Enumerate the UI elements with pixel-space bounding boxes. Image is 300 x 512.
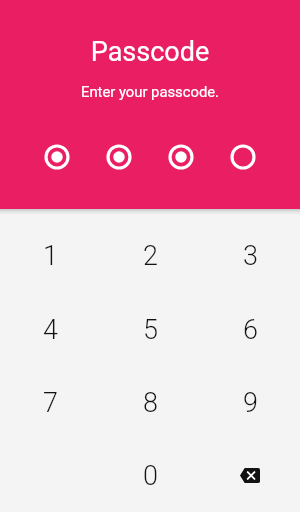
button[interactable]: 6 (200, 293, 300, 366)
staticText: 9 (243, 387, 258, 419)
staticText: 5 (143, 314, 158, 346)
button[interactable]: 5 (100, 293, 200, 366)
staticText: 0 (143, 460, 158, 492)
staticText: Enter your passcode. (0, 83, 300, 100)
staticText: Passcode (0, 36, 300, 68)
button[interactable]: 7 (0, 366, 100, 439)
staticText: 1 (43, 240, 58, 272)
staticText: 2 (143, 240, 158, 272)
staticText: 7 (43, 387, 58, 419)
button[interactable]: Delete (200, 439, 300, 512)
button[interactable]: 1 (0, 219, 100, 293)
button[interactable]: 2 (100, 219, 200, 293)
staticText: 8 (143, 387, 158, 419)
staticText: 6 (243, 314, 258, 346)
button[interactable]: 8 (100, 366, 200, 439)
button[interactable]: 4 (0, 293, 100, 366)
button[interactable]: 3 (200, 219, 300, 293)
staticText: 4 (43, 314, 58, 346)
staticText: 3 (243, 240, 258, 272)
button[interactable]: 0 (100, 439, 200, 512)
button[interactable]: 9 (200, 366, 300, 439)
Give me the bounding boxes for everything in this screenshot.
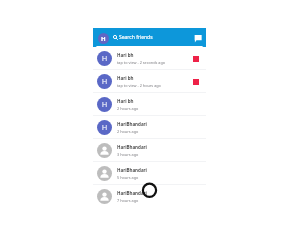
staticText: HariBhandari bbox=[117, 190, 147, 196]
staticText: 5 hours ago bbox=[117, 175, 139, 180]
button[interactable]: H bbox=[93, 28, 206, 46]
staticText: Hari bh bbox=[117, 75, 134, 81]
button[interactable]: H bbox=[93, 93, 206, 116]
button[interactable]: H bbox=[93, 116, 206, 139]
staticText: H bbox=[102, 54, 108, 64]
staticText: H bbox=[102, 100, 108, 110]
staticText: H bbox=[102, 123, 108, 133]
staticText: H bbox=[102, 77, 108, 87]
staticText: 3 hours ago bbox=[117, 152, 139, 157]
button[interactable]: HariBhandari bbox=[93, 185, 206, 208]
staticText: tap to view - 2 hours ago bbox=[117, 83, 161, 88]
button[interactable]: H bbox=[93, 47, 206, 70]
button[interactable]: HariBhandari bbox=[93, 162, 206, 185]
staticText: 2 hours ago bbox=[117, 129, 139, 134]
staticText: Search friends bbox=[119, 34, 153, 41]
other: Messages bbox=[194, 34, 203, 43]
staticText: tap to view - 2 seconds ago bbox=[117, 60, 166, 65]
button[interactable]: HariBhandari bbox=[93, 139, 206, 162]
staticText: 7 hours ago bbox=[117, 198, 139, 203]
button[interactable]: H bbox=[93, 70, 206, 93]
staticText: 2 hours ago bbox=[117, 106, 139, 111]
staticText: Hari bh bbox=[117, 98, 134, 104]
staticText: Hari bh bbox=[117, 52, 134, 58]
staticText: HariBhandari bbox=[117, 121, 147, 127]
staticText: HariBhandari bbox=[117, 167, 147, 173]
staticText: H bbox=[101, 35, 106, 43]
staticText: HariBhandari bbox=[117, 144, 147, 150]
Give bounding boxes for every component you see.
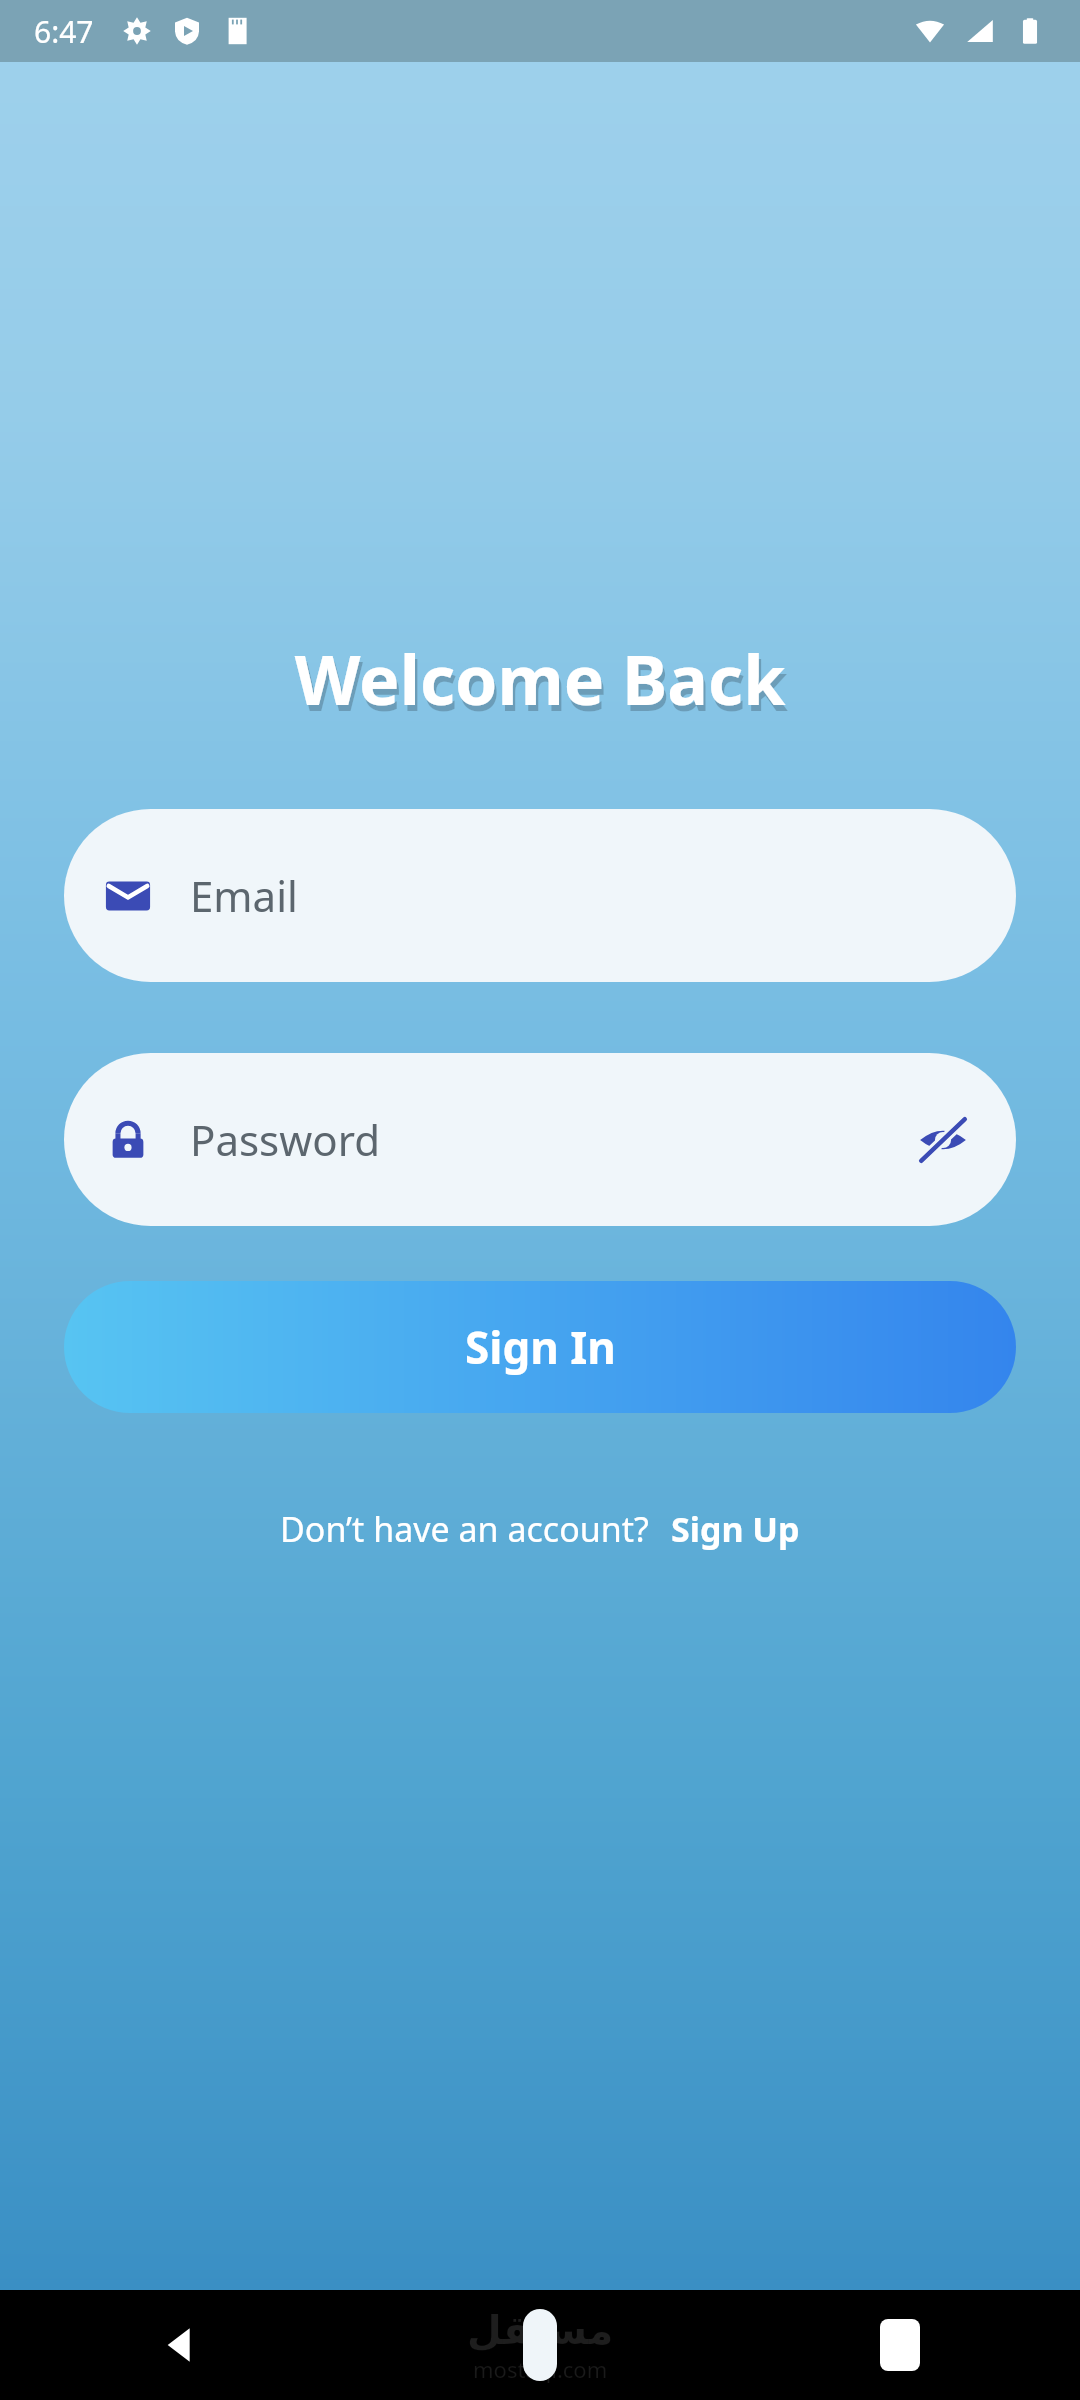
button[interactable]: Email	[64, 809, 1016, 982]
button[interactable]: Sign Up	[671, 1506, 800, 1552]
staticText: مستقل	[467, 2307, 614, 2354]
button[interactable]: Home	[360, 2290, 720, 2400]
staticText: Password	[190, 1111, 380, 1168]
button[interactable]: Toggle password visibility	[910, 1107, 976, 1173]
button[interactable]: Back	[0, 2290, 360, 2400]
button[interactable]: Password	[64, 1053, 1016, 1226]
button[interactable]: Sign In	[64, 1281, 1016, 1413]
staticText: mostaql.com	[473, 2354, 608, 2384]
staticText: Email	[190, 867, 298, 924]
staticText: Welcome Back	[69, 638, 1016, 731]
staticText: Sign Up	[671, 1506, 800, 1552]
staticText: 6:47	[34, 11, 94, 52]
button[interactable]: Recent apps	[720, 2290, 1080, 2400]
staticText: Welcome Back	[64, 632, 1016, 725]
staticText: Sign In	[465, 1317, 616, 1377]
staticText: Don’t have an account?	[280, 1506, 649, 1552]
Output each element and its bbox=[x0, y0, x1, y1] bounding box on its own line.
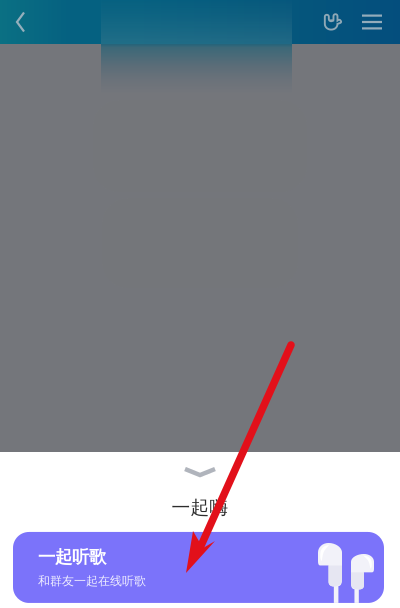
button[interactable]: Back bbox=[0, 0, 40, 44]
button[interactable]: Collapse bbox=[155, 467, 245, 477]
button[interactable]: 一起听歌 bbox=[13, 532, 384, 603]
staticText: 一起嗨 bbox=[172, 496, 228, 519]
button[interactable]: Rock bbox=[313, 0, 353, 44]
staticText: 和群友一起在线听歌 bbox=[38, 574, 146, 588]
button[interactable]: Menu bbox=[353, 0, 391, 44]
staticText: 一起听歌 bbox=[38, 546, 106, 568]
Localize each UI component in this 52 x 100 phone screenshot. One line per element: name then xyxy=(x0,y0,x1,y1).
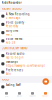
button[interactable]: Library xyxy=(13,89,26,100)
staticText: Voice memo xyxy=(6,37,23,41)
staticText: CONTROL MY MIND xyxy=(2,46,28,50)
button[interactable]: Voice quality xyxy=(0,20,52,28)
staticText: RECENT AUDIO xyxy=(2,7,22,10)
staticText: TOOLS xyxy=(2,78,9,81)
staticText: Record xyxy=(42,95,48,97)
button[interactable]: Transcript xyxy=(0,60,52,68)
staticText: Scaling Staff xyxy=(6,83,21,87)
button[interactable]: New recording xyxy=(42,78,49,85)
button[interactable]: Record xyxy=(39,89,52,100)
button[interactable]: Record audio xyxy=(0,52,52,60)
staticText: Home xyxy=(4,95,8,97)
staticText: Edit xyxy=(6,72,11,76)
staticText: Yesterday xyxy=(6,24,18,28)
staticText: Story time xyxy=(6,29,19,32)
button[interactable]: Home xyxy=(0,89,13,100)
staticText: Preferences xyxy=(6,68,23,72)
staticText: Transcript xyxy=(6,60,18,64)
staticText: Mar 2 xyxy=(6,33,13,36)
button[interactable]: Voice memo xyxy=(0,37,52,45)
staticText: Search xyxy=(30,95,36,97)
staticText: https://example.com/transcript xyxy=(6,64,45,68)
staticText: A New Recording xyxy=(6,12,30,16)
button[interactable]: Search xyxy=(26,89,39,100)
staticText: Tap to begin xyxy=(6,56,24,59)
button[interactable]: Scaling Staff xyxy=(0,83,52,91)
staticText: Library xyxy=(16,95,22,97)
staticText: Record audio xyxy=(6,52,25,56)
staticText: Voice quality xyxy=(6,21,24,24)
button[interactable]: Preferences xyxy=(0,68,52,76)
staticText: Kids Recorder xyxy=(2,1,22,4)
button[interactable]: A New Recording xyxy=(0,12,52,20)
button[interactable]: Story time xyxy=(0,28,52,37)
staticText: Feb 28 xyxy=(6,41,16,44)
staticText: 2 mins ago xyxy=(6,16,21,20)
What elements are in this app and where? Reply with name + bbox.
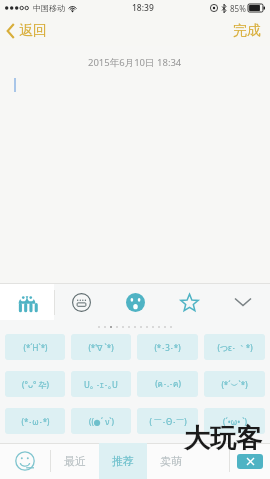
staticText: (*･3･*)	[154, 342, 181, 353]
staticText: 中国移动	[33, 3, 65, 13]
staticText: (´•ω• `)	[223, 416, 247, 427]
staticText: (*´︶`*)	[221, 379, 248, 390]
button[interactable]: Emoji	[108, 284, 162, 320]
button[interactable]: (*･3･*)	[137, 334, 198, 360]
button[interactable]: (°ᴗ° 卆)	[5, 371, 65, 397]
staticText: 完成	[233, 22, 261, 40]
button[interactable]: Collapse keyboard	[216, 284, 270, 320]
staticText: 18:39	[132, 2, 154, 14]
button[interactable]: (*´H`*)	[5, 334, 65, 360]
staticText: 推荐	[112, 454, 134, 468]
button[interactable]: Kaomoji category	[0, 284, 54, 320]
staticText: ( ￣･Θ･￣)	[149, 416, 187, 427]
button[interactable]: U｡ ･ｴ･｡U	[71, 371, 131, 397]
staticText: (*´H`*)	[23, 342, 48, 353]
button[interactable]: (つε･ ｀*)	[204, 334, 265, 360]
button[interactable]: (*･ω･*)	[5, 408, 65, 434]
button[interactable]: (´•ω• `)	[204, 408, 265, 434]
button[interactable]: 返回	[0, 16, 55, 46]
button[interactable]: Keyboard	[55, 284, 108, 320]
staticText: (°ᴗ° 卆)	[22, 379, 49, 390]
button[interactable]: Emoji keyboard	[0, 443, 50, 479]
button[interactable]: 卖萌	[147, 443, 195, 479]
staticText: (*･ω･*)	[21, 416, 50, 427]
staticText: 大玩客	[184, 422, 262, 455]
button[interactable]: ( ￣･Θ･￣)	[137, 408, 198, 434]
staticText: ((●´ ν`)	[89, 416, 114, 427]
staticText: 85%	[230, 3, 246, 14]
staticText: 卖萌	[160, 454, 182, 468]
button[interactable]: ((●´ ν`)	[71, 408, 131, 434]
staticText: (つε･ ｀*)	[217, 342, 253, 353]
button[interactable]: (ฅ･.･ฅ)	[137, 371, 198, 397]
button[interactable]: 最近	[51, 443, 99, 479]
button[interactable]: 完成	[224, 16, 270, 46]
staticText: 最近	[64, 454, 86, 468]
staticText: 返回	[19, 22, 47, 40]
staticText: (ฅ･.･ฅ)	[155, 378, 181, 391]
staticText: (*'∇ `*)	[88, 342, 114, 353]
button[interactable]: Delete	[230, 443, 270, 479]
button[interactable]: Favorites	[162, 284, 216, 320]
staticText: 2015年6月10日 18:34	[88, 56, 182, 69]
button[interactable]: 推荐	[99, 443, 147, 479]
button[interactable]: (*'∇ `*)	[71, 334, 131, 360]
staticText: U｡ ･ｴ･｡U	[84, 379, 118, 390]
button[interactable]: (*´︶`*)	[204, 371, 265, 397]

# # # #

What the exercise asks:
If a line of the listing above holds the string "each", copy it.

Completed task:
Output each element and its bbox=[x0, y0, x1, y1] bounding box on its own line.
Localize each UI component in this 52 x 100 phone screenshot. One line per element: name then xyxy=(x0,y0,x1,y1).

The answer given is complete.